Brouard Jean-Simon, Schenkel Flavio, Marete Andrew, Bissonnette Nathalie
1Sherbrooke Research and Development Centre, Agriculture and Agri-Food Canada, Sherbrooke, QC J1M 0C8 Canada.
2Center of Genetic Improvement of Livestock, University of Guelph, Guelph, ON N1G 2W1 Canada.
J Anim Sci Biotechnol. 2019 Jun 21;10:44. doi: 10.1186/s40104-019-0359-0. eCollection 2019.
The Genome Analysis Toolkit (GATK) is a popular set of programs for discovering and genotyping variants from next-generation sequencing data. The current GATK recommendation for RNA sequencing (RNA-seq) is to perform variant calling from individual samples, with the drawback that only variable positions are reported. Versions 3.0 and above of GATK offer the possibility of calling DNA variants on cohorts of samples using the HaplotypeCaller algorithm in Genomic Variant Call Format (GVCF) mode. Using this approach, variants are called individually on each sample, generating one GVCF file per sample that lists genotype likelihoods and their genome annotations.
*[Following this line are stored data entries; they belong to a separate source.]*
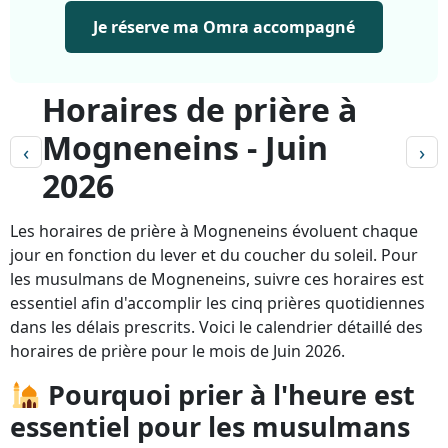
Je réserve ma Omra accompagné
Horaires de prière à
Mogneneins - Juin
‹
›
2026
Les horaires de prière à Mogneneins évoluent chaque
jour en fonction du lever et du coucher du soleil. Pour
les musulmans de Mogneneins, suivre ces horaires est
essentiel afin d'accomplir les cinq prières quotidiennes
dans les délais prescrits. Voici le calendrier détaillé des
horaires de prière pour le mois de Juin 2026.
Pourquoi prier à l'heure est
essentiel pour les musulmans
In a second step, variants are called from the GVCF files through a joint genotyping analysis. This strategy is more flexible and reduces computational challenges in comparison to the traditional joint discovery workflow. Using a GVCF workflow for mining SNP in RNA-seq data provides substantial advantages, including reporting homozygous genotypes for the reference allele as well as missing data. Taking advantage of RNA-seq data derived from primary macrophages isolated from 50 cows, the GATK joint genotyping method for calling variants on RNA-seq data was validated by comparing this approach to a so-called "per-sample" method. In addition, pair-wise comparisons of the two methods were performed to evaluate their respective sensitivity, precision and accuracy using DNA genotypes from a companion study including the same 50 cows genotyped using either genotyping-by-sequencing or with the Bovine SNP50 Beadchip (imputed to the Bovine high density). Results indicate that both approaches are very close in their capacity of detecting reference variants and that the joint genotyping method is more sensitive than the per-sample method. Given that the joint genotyping method is more flexible and technically easier, we recommend this approach for variant calling in RNA-seq experiments.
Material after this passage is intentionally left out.